Air is being pumped into a spherical balloon so that its volume increases at a rate of 50cm3/s. How fast is the surface area of the balloon increasing when its radius is 11cm? Recall that a ball of radius r has volume V=43πr3 and surface area S=4πr2.
dS/dt = 8πr dr/dt
dV/dt = 4πr^2 dr/dt
so, dV/dt = r/2 dS/dt
dS/dt = dV/dt * 2/r
The given data thus mean that
dS/dt = 500*2/11 cm^2/min
To find the rate at which the surface area of the balloon is increasing, we can use the time derivative of the surface area equation.
Given:
dV/dt = 50 cm^3/s (rate of change of volume)
r = 11 cm (radius)
First, let's find the rate of change of volume with respect to time, dV/dt, using the equation for volume of a sphere:
V = (4/3)πr^3
Differentiating both sides with respect to time (t), we get:
dV/dt = d/dt[(4/3)πr^3]
= (4/3)π * d/dt(r^3)
Since we only have the rate of change of volume, we need to find the rate of change of radius with respect to time, dr/dt, to solve the problem.
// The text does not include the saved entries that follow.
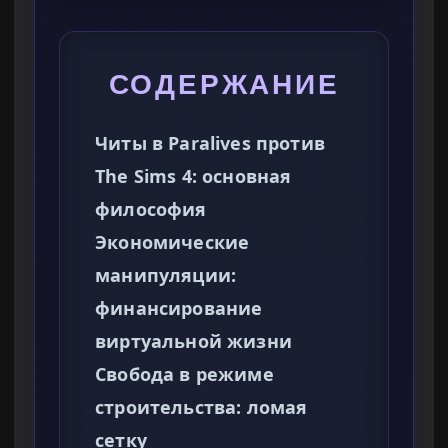
СОДЕРЖАНИЕ
Читы в Paralives против
The Sims 4: основная
философия
Экономические
манипуляции:
финансирование
виртуальной жизни
Свобода в режиме
строительства: ломая
сетку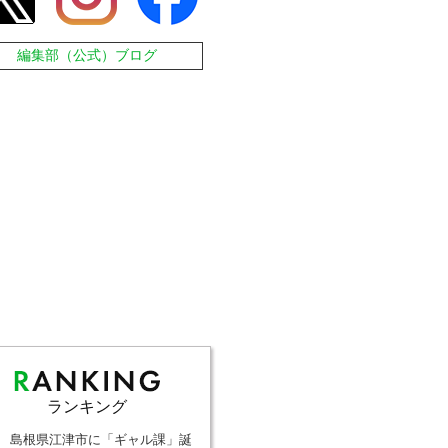
編集部（公式）ブログ
ランキング
島根県江津市に「ギャル課」誕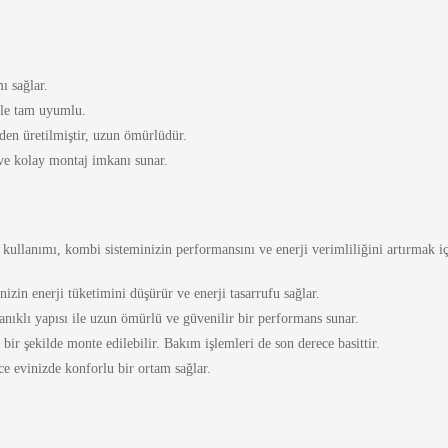
ı sağlar.
ile tam uyumlu.
den üretilmiştir, uzun ömürlüdür.
 ve kolay montaj imkanı sunar.
 kullanımı, kombi sisteminizin performansını ve enerji verimliliğini artırmak iç
in enerji tüketimini düşürür ve enerji tasarrufu sağlar.
nıklı yapısı ile uzun ömürlü ve güvenilir bir performans sunar.
bir şekilde monte edilebilir. Bakım işlemleri de son derece basittir.
ece evinizde konforlu bir ortam sağlar.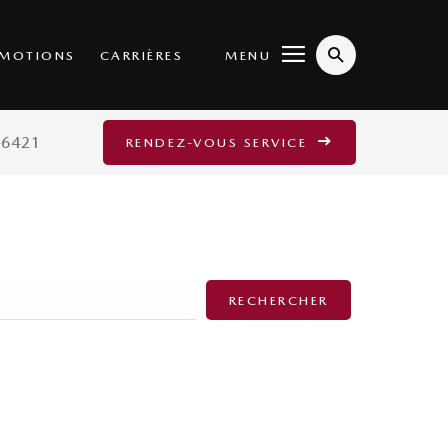
MENU
MOTIONS
CARRIÈRES
-6421
RENDEZ-VOUS SERVICE
RECHERCHER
Let's differentiate the volume equation with respect to r:
V = (4/3)πr^3
Differentiating both sides with respect to r, we get:
dV/dr = d/dr[(4/3)πr^3]
= 4π * d/dr(r^3)
= 12πr^2
Now, we can find dr/dt:
dV/dt = dV/dr * dr/dt
Substituting the given values for dV/dt and r:
50 cm^3/s = 12π(11 cm)^2 * dr/dt
To find dr/dt, rearrange the equation:
dr/dt = (50 cm^3/s) / [12π(11 cm)^2]
Now, we can calculate dr/dt.
To find how fast the surface area of the balloon is increasing, we can use the chain rule of differentiation.
Let's start by differentiating the given formulas for volume and surface area with respect to time.
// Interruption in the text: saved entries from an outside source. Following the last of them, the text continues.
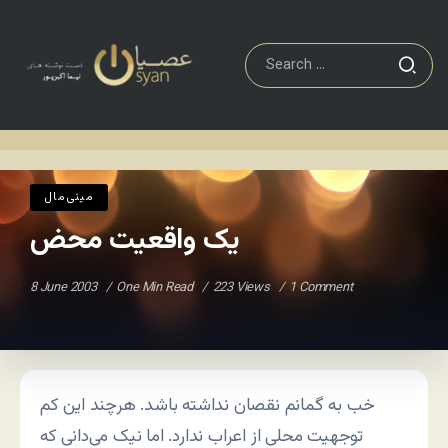
مينی‌مال
یک واقعیت محض
Home
/
/
مينی‌مال
یک واقعیت محض
8 June 2003
One Min Read
223 Views
1 Comment
خب به گمانم نقصان نداشته باشد. هرچند این کم
توجهیت محلی از اعراب ندارد. اما نیک می‌دانی که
The volume of the balloon, V, is given by the formula V = (4/3)πr^3.
The surface area of the balloon, S, is given by the formula S = 4πr^2.
Differentiating both sides of the equations with respect to time (t), we get:
dV/dt = (d/dt)(4/3)πr^3
dS/dt = (d/dt)(4πr^2)
Since we are given that the volume of the balloon is increasing at a rate of 50 cm^3/s, we can substitute dV/dt = 50 cm^3/s.
Now, let's find dS/dt when the radius of the balloon is 11 cm. We can substitute r = 11 cm into our equation for dS/dt.
dS/dt = (d/dt)(4π(11)^2)
To simplify this, we can calculate (d/dt)(121) first. Since the derivative of a constant with respect to time is always zero, we get:
(d/dt)(121) = 0
Therefore, dS/dt = (d/dt)(4π(11)^2) = 4π(2)(11)(0) = 0
So, when the radius of the balloon is 11 cm, the surface area of the balloon is not changing (dS/dt = 0).